Неочищенную реакционную смесь, содержащую 2,3,5,6-тетрафторфениловый эфир -[¹⁸F]фторникотиновой кислоты в 2 мл ацетонитрила, разбавляли дистиллированной водой до 30% ацетонитрила. Водный раствор пропускали через картридж Oasis МСХ plus (подготовленный согласно рекомендациям производителей). Затем картридж ополаскивали 5 мл дистиллированной воды. После этого очищенный продукт элюировали из колонки 100% ацетонитрила с радиохимической чистотой выше 90%. Все остатки непрореагировавшего предшественника, представляющего собой метансульфонат триметил-[5-(2,3,5,6-тетрафторфеноксикарбонил)-пиридин-2-ил]аммония, оставались на картридже.
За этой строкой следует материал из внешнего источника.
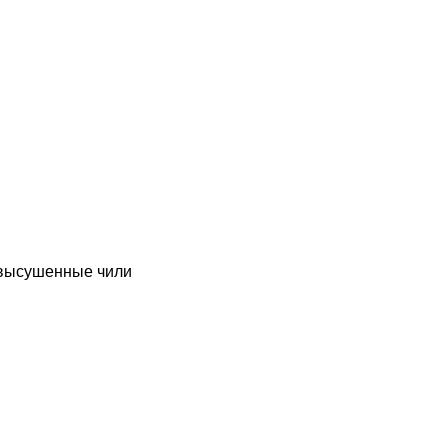
/высушенные чили
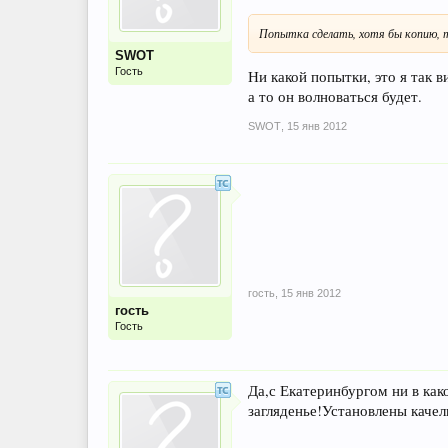
Попытка сделать, хотя бы копию, 
SWOT
Гость
Ни какой попытки, это я так в
а то он волноваться будет.
SWOT
,
15 янв 2012
гость
,
15 янв 2012
гость
Гость
Да,с Екатеринбургом ни в как
загляденье!Установлены качел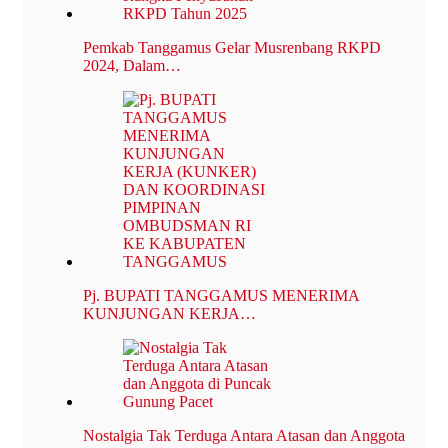
Pemkab Tanggamus Gelar Musrenbang RKPD
2024, Dalam…
Pj. BUPATI TANGGAMUS MENERIMA
KUNJUNGAN KERJA…
Nostalgia Tak Terduga Antara Atasan dan Anggota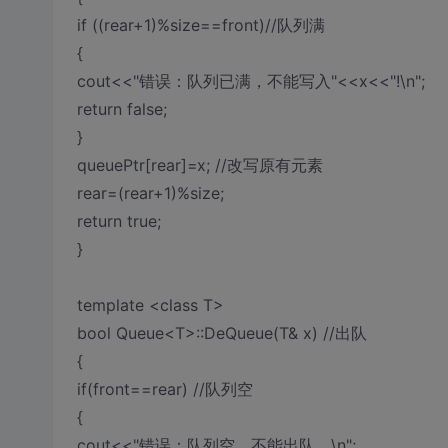
if ((rear+1)%size==front)//队列满
{
cout<<"错误：队列已满，不能写入"<<x<<"!\n";
return false;
}
queuePtr[rear]=x; //改写原有元素
rear=(rear+1)%size;
return true;
}
template <class T>
bool Queue<T>::DeQueue(T& x) //出队
{
if(front==rear) //队列空
{
cout<<"错误：队列空，不能出队。\n";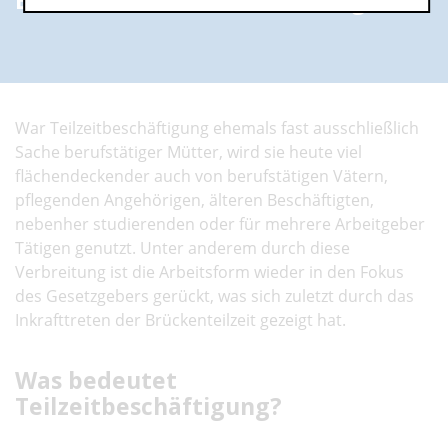
Erste Antworten auf Ihre Fragen
War Teilzeitbeschäftigung ehemals fast ausschließlich
Sache berufstätiger Mütter, wird sie heute viel
flächendeckender auch von berufstätigen Vätern,
pflegenden Angehörigen, älteren Beschäftigten,
nebenher studierenden oder für mehrere Arbeitgeber
Tätigen genutzt. Unter anderem durch diese
Verbreitung ist die Arbeitsform wieder in den Fokus
des Gesetzgebers gerückt, was sich zuletzt durch das
Inkrafttreten der Brückenteilzeit gezeigt hat.
Was bedeutet
Teilzeitbeschäftigung?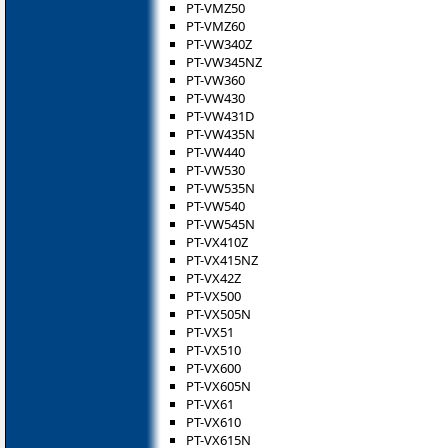
PT-VMZ50
PT-VMZ60
PT-VW340Z
PT-VW345NZ
PT-VW360
PT-VW430
PT-VW431D
PT-VW435N
PT-VW440
PT-VW530
PT-VW535N
PT-VW540
PT-VW545N
PT-VX410Z
PT-VX415NZ
PT-VX42Z
PT-VX500
PT-VX505N
PT-VX51
PT-VX510
PT-VX600
PT-VX605N
PT-VX61
PT-VX610
PT-VX615N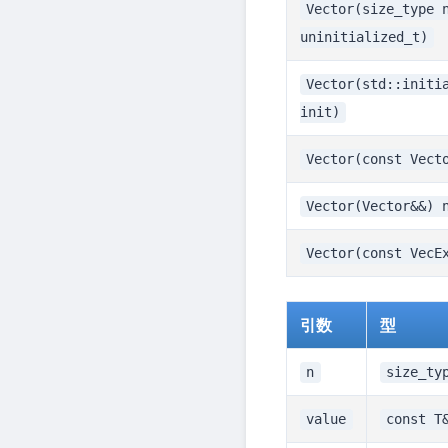
Vector(size_type 
uninitialized_t)
Vector(std::initi
init)
Vector(const Vect
Vector(Vector&&) 
Vector(const VecE
引数
型
n
size_ty
value
const T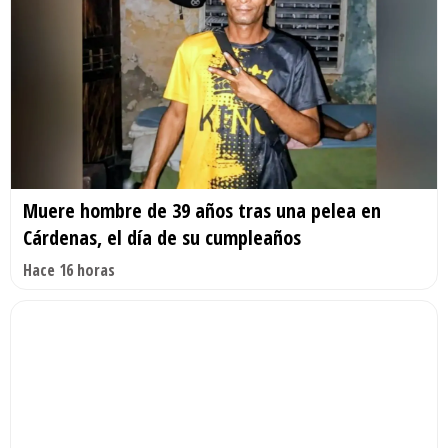
Muere hombre de 39 años tras una pelea en
Cárdenas, el día de su cumpleaños
Hace 16 horas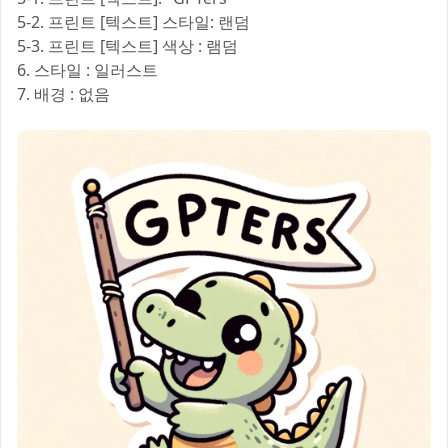
5-2. 프린트 [텍스트] 스타일: 랜덤
5-3. 프린트 [텍스트] 색상 : 램덤
6. 스타일 : 일러스트
7. 배경 : 없음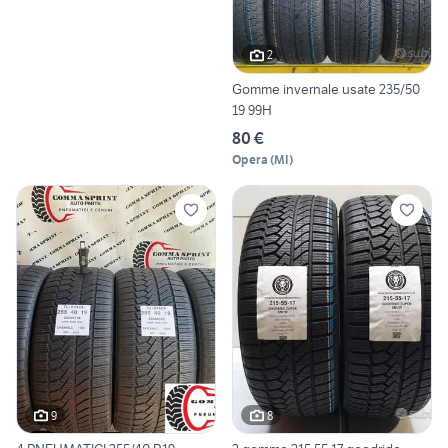
2
Gomme invernale usate 235/50
19 99H
80 €
Opera
(
MI
)
9
8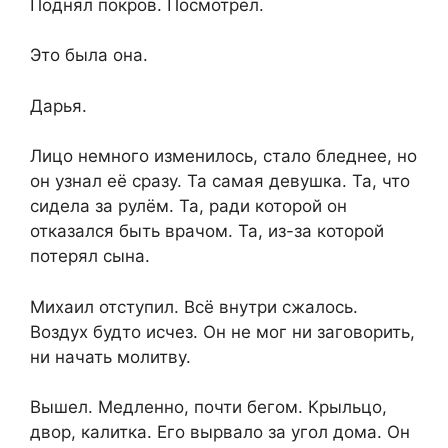
Поднял покров. Посмотрел.
Это была она.
Дарья.
Лицо немного изменилось, стало бледнее, но
он узнал её сразу. Та самая девушка. Та, что
сидела за рулём. Та, ради которой он
отказался быть врачом. Та, из-за которой
потерял сына.
Михаил отступил. Всё внутри сжалось.
Воздух будто исчез. Он не мог ни заговорить,
ни начать молитву.
Вышел. Медленно, почти бегом. Крыльцо,
двор, калитка. Его вырвало за угол дома. Он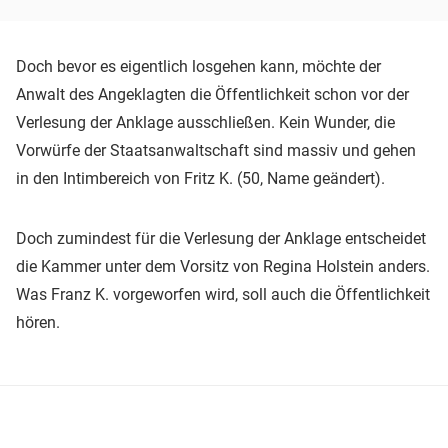
Doch bevor es eigentlich losgehen kann, möchte der
Anwalt des Angeklagten die Öffentlichkeit schon vor der
Verlesung der Anklage ausschließen. Kein Wunder, die
Vorwürfe der Staatsanwaltschaft sind massiv und gehen
in den Intimbereich von Fritz K. (50, Name geändert).
Doch zumindest für die Verlesung der Anklage entscheidet
die Kammer unter dem Vorsitz von Regina Holstein anders.
Was Franz K. vorgeworfen wird, soll auch die Öffentlichkeit
hören.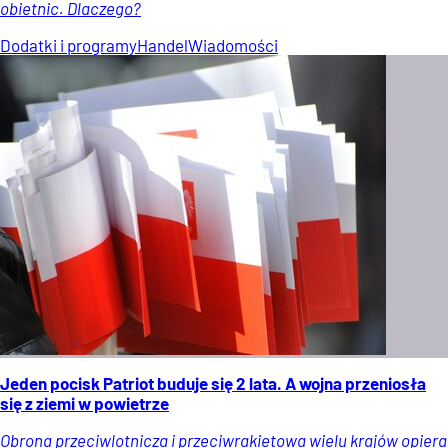
obietnic. Dlaczego?
Dodatki i programy
Handel
Wiadomości
Jeden pocisk Patriot buduje się 2 lata. A wojna przeniosła
się z ziemi w powietrze
Obrona przeciwlotnicza i przeciwrakietowa wielu krajów opiera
Пример 4: Конъюгация 2.3.5.6-тетраaторфенилового эфира 6-[¹⁸F]aторникотиновой кислоты с циклическим RGD-пептидом, имеющим свободную функциональную группу амино

К раствору очищенного 2,3,5,6-тетрафторфенилового эфира 6-[¹⁸F]фторникотиновой кислоты в 1,5 мл раствора (1:1) ацетонитрил/вода добавляли 3 мг соответствующим образом функционализированного RGD пептида (молекулярная масса: 1258,47), растворенного в 1 мл раствора (1:1) ацетонитрила и 0,1 М NaHPO₄. Полученную смесь с рН 9 нагревали до 40°C. Через 30 минут небольшую аликвоту смеси анализировали с помощью радио-ВЭЖХ. Радиохроматограмма показала превращение в желаемый продукт с выходом больше 65%. Продукт элюировали совместно с его ¹⁹F-стандартным образцом.

Радио-ВЭЖХ: Аналитическую радио-ВЭЖХ осуществляли на системе Agilent (1100 series), оборудованной УФ детектором, последовательно соединенным с γ-детектором (Bioscan Flow-Count). Колонка Phenomenex Luna С18(2) (150×4,6 мм, 5 мкм), поток 1,0 мл/м с градиентом 0-40% Б за 20 мин (УФ детектирование при 214 и 254 нм объединяли с γ-детектором). Rt 10,0 мин.